# Combinatorics concept

• Apr 24th 2010, 09:41 AM
oldguynewstudent
Combinatorics concept
Hello, I'm back and this summer it's combinatorics.
So, I understand how to get the answer, but I don't understand why this works.

How many subsets of [20] have the smallest element 4 and the largest element 15?

Answer is $2^k$ where k=10.

Let's look at a smaller problem of smallest number 4 and largest 8. Here are the possible subsets {4,8} {4,5,8} {4,6,8} {4,7,8} {4,5,6,8} {4,5,7,8} {4,6,7,8} {4,5,6,7,8} which total 8 subsets or $2^3$.

This is the formula for counting k-element lists taken from an n-element set or $n^k$.

The k comes from the 3 elements between 4 and 8 but where does the 2 come from?

Also with lists repetition is normally allowed.

I see how this works but according to the definitions in my book (which seems to be great by the way, Combinatorics A Guided Tour by David R. Mazur) this doesn't seem to fit a k-element list taken from an n-element set.

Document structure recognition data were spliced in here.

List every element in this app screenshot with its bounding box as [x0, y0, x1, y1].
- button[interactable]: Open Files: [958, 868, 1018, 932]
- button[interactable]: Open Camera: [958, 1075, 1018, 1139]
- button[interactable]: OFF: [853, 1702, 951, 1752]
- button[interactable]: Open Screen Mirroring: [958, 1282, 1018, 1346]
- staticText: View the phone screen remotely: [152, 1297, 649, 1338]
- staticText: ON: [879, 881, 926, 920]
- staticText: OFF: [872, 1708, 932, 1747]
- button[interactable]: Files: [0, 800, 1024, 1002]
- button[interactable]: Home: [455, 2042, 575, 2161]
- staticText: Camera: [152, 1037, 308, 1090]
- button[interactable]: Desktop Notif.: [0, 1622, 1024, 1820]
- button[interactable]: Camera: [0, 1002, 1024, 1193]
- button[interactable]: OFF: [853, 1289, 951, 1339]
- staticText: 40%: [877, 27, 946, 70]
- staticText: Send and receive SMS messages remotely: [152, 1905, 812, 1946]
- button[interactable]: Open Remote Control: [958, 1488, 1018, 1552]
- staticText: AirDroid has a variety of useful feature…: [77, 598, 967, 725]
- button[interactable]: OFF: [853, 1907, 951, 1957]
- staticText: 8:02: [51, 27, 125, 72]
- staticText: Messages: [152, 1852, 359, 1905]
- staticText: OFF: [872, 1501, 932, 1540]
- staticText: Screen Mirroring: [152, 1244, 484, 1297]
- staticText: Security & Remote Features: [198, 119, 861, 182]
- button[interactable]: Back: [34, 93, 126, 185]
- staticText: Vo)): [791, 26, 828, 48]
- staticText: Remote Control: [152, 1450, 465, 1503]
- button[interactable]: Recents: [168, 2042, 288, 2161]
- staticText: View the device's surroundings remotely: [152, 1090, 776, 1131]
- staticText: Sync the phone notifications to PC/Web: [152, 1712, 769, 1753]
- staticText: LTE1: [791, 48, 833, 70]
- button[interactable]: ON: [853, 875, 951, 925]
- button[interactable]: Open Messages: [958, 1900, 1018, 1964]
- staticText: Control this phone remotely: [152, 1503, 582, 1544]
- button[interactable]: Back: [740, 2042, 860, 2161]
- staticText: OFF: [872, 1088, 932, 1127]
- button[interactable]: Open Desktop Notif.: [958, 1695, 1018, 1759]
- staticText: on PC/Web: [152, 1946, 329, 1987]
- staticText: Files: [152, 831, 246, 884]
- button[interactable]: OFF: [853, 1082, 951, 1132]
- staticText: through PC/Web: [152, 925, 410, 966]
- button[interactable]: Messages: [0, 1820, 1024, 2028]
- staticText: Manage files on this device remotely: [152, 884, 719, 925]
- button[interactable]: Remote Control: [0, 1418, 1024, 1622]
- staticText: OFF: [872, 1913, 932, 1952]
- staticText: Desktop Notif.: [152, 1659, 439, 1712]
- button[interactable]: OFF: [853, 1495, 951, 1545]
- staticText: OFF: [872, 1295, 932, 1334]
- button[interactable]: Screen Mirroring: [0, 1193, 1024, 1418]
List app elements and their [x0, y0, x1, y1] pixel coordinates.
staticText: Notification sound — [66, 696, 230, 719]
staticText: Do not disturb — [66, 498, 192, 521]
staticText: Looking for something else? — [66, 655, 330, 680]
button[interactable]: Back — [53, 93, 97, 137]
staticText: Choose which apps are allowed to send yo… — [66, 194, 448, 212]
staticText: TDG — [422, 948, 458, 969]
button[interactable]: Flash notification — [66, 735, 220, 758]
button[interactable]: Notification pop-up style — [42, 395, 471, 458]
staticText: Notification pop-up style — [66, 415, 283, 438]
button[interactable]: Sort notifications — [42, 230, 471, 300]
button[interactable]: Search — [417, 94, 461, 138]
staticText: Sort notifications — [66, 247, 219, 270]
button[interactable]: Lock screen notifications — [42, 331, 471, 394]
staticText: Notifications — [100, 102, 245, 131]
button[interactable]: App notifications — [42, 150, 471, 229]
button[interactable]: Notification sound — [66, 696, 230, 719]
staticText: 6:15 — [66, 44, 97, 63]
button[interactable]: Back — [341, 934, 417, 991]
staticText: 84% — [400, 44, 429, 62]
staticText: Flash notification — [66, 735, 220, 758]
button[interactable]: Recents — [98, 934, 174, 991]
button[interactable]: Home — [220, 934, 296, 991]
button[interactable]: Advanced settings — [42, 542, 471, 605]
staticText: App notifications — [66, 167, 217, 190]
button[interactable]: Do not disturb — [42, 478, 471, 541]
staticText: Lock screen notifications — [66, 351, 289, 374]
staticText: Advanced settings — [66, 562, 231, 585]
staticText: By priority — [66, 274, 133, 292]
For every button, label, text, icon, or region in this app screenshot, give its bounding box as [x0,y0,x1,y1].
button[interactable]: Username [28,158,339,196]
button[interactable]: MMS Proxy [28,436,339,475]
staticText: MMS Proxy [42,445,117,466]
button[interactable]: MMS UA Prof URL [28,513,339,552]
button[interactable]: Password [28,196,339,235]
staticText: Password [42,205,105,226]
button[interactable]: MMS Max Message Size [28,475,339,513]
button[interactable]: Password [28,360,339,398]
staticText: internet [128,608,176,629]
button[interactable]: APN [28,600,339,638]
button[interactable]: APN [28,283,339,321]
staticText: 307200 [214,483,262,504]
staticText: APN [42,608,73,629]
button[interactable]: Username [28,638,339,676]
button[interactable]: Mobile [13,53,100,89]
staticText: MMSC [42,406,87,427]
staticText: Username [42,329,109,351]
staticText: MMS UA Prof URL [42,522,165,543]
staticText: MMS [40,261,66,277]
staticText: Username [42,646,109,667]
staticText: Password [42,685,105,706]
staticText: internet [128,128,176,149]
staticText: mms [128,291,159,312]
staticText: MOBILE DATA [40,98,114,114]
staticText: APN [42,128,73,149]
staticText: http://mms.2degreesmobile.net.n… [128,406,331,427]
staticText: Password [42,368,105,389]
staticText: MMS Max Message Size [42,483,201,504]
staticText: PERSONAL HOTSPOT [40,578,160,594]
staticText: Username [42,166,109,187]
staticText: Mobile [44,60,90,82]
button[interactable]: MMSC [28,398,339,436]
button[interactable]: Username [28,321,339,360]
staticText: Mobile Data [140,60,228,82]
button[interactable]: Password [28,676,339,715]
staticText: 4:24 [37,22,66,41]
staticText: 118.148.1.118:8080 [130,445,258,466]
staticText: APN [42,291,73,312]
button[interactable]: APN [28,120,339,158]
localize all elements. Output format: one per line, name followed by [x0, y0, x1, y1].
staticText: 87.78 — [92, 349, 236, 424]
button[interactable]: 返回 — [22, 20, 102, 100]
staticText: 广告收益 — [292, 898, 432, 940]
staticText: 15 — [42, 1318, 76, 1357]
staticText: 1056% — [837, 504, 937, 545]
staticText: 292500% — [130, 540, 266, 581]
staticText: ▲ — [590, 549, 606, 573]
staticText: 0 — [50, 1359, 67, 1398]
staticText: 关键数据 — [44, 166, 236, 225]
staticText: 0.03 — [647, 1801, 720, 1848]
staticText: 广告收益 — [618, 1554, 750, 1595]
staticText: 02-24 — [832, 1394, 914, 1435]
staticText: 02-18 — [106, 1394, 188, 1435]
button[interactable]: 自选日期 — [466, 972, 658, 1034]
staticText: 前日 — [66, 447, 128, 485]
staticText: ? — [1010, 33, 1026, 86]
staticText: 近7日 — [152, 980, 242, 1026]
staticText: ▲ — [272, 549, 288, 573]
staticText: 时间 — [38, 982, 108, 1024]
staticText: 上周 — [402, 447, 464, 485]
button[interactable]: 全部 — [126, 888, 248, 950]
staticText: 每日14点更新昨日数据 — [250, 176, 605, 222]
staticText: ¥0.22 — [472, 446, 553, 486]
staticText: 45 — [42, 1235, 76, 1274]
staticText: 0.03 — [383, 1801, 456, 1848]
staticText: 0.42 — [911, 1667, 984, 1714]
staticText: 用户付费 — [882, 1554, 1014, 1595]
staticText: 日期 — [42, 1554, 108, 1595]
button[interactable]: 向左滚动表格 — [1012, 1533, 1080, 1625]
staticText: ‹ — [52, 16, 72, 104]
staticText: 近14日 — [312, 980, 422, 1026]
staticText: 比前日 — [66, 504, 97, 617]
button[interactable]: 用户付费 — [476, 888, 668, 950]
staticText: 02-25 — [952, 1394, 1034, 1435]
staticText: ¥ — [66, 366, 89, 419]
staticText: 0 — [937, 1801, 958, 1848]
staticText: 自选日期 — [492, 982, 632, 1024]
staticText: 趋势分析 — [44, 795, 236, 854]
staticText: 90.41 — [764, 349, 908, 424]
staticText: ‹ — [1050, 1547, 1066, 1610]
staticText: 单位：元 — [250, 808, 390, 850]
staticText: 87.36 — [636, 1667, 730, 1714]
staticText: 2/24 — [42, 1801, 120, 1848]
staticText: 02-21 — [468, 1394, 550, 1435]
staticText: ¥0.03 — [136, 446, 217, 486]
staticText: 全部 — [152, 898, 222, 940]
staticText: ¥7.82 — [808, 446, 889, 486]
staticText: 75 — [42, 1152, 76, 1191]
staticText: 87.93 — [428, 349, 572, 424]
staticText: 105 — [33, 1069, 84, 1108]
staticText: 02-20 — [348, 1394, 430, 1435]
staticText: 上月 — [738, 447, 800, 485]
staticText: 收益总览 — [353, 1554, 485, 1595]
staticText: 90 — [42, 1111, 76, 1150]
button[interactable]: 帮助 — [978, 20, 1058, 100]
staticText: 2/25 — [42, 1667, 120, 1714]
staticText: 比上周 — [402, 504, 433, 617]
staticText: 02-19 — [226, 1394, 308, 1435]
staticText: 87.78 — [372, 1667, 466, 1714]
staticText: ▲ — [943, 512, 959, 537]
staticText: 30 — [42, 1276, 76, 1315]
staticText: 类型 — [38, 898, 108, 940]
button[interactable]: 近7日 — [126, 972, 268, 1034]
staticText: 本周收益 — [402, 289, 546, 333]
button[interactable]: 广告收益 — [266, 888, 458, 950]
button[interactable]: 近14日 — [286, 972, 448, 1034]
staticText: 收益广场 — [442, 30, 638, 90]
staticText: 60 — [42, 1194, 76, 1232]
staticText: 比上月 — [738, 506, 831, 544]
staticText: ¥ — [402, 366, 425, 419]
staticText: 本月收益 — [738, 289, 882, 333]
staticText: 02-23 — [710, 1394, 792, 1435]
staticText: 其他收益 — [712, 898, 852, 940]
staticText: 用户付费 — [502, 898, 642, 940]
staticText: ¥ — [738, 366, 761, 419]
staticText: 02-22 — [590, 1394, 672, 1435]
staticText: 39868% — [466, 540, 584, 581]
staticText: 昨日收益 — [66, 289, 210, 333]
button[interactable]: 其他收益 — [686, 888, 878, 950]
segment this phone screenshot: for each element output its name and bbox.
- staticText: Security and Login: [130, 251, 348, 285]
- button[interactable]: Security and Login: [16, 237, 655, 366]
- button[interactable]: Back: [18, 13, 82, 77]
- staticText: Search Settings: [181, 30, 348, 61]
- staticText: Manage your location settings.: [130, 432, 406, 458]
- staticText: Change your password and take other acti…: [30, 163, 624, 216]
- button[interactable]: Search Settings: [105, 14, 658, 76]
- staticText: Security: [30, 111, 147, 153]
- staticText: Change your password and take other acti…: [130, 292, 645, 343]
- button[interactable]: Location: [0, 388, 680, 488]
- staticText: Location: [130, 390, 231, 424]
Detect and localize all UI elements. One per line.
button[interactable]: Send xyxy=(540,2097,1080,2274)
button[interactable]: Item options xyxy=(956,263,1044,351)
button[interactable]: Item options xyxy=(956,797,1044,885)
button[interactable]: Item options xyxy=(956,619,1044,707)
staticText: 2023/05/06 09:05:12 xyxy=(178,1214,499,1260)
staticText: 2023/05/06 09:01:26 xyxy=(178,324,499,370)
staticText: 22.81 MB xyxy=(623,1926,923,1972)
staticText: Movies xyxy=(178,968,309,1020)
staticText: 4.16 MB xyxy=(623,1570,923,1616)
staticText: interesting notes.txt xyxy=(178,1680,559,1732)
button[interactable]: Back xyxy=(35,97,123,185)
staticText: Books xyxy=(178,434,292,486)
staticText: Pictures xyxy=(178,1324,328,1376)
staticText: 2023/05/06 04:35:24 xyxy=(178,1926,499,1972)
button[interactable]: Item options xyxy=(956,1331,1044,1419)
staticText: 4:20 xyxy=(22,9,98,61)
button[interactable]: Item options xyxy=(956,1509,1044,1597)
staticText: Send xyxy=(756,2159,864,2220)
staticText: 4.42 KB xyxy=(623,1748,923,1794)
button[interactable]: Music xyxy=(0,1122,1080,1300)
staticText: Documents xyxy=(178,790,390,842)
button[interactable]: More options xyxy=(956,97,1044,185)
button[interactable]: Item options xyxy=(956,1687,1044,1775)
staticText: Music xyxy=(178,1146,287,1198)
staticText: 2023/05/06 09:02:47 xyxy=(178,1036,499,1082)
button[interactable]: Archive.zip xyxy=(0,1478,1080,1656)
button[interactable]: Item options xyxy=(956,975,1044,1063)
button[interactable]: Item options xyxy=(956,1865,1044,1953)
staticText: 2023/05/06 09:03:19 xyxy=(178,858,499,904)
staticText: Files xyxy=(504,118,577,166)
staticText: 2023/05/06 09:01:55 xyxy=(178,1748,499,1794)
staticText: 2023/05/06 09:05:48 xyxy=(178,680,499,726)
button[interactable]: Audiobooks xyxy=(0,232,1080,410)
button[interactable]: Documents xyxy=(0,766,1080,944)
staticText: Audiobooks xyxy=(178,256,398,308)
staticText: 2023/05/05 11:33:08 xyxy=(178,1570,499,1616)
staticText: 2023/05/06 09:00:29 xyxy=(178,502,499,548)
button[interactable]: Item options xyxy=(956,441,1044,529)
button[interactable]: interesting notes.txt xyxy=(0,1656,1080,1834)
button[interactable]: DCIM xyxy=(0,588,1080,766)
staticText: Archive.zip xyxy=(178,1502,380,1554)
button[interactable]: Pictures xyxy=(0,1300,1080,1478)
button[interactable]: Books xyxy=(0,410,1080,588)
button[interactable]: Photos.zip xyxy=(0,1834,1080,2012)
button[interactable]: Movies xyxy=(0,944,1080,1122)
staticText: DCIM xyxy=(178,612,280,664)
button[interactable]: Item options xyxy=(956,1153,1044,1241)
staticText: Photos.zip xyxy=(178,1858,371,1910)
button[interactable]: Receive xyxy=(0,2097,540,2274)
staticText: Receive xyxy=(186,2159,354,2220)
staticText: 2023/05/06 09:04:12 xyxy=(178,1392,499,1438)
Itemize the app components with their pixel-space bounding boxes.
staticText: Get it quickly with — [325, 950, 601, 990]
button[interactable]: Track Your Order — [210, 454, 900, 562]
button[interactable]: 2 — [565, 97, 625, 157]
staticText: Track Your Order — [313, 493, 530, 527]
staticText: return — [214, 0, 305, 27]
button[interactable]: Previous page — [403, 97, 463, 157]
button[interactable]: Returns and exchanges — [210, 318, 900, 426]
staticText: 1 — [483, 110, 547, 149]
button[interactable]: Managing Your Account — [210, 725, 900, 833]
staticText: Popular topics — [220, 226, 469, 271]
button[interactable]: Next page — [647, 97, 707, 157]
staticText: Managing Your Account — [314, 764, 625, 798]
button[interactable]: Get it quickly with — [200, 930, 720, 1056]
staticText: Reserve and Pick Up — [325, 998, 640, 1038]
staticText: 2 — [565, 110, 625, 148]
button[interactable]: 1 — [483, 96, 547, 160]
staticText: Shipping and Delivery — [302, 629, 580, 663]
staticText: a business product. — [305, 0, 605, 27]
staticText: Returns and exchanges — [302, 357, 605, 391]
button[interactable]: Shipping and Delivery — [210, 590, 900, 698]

Understanding which formula to use in which situation seems to be more important than memorizing the formula.

Can someone help me with this concept?
• Apr 24th 2010, 09:54 AM
Quote:

Originally Posted by oldguynewstudent
Hello, I'm back and this summer it's combinatorics.
So, I understand how to get the answer, but I don't understand why this works.

How many subsets of [20] have the smallest element 4 and the largest element 15?

Answer is $2^k$ where k=10.

Let's look at a smaller problem of smallest number 4 and largest 8. Here are the possible subsets {4,8} {4,5,8} {4,6,8} {4,7,8} {4,5,6,8} {4,5,7,8} {4,6,7,8} {4,5,6,7,8} which total 8 subsets or $2^3$.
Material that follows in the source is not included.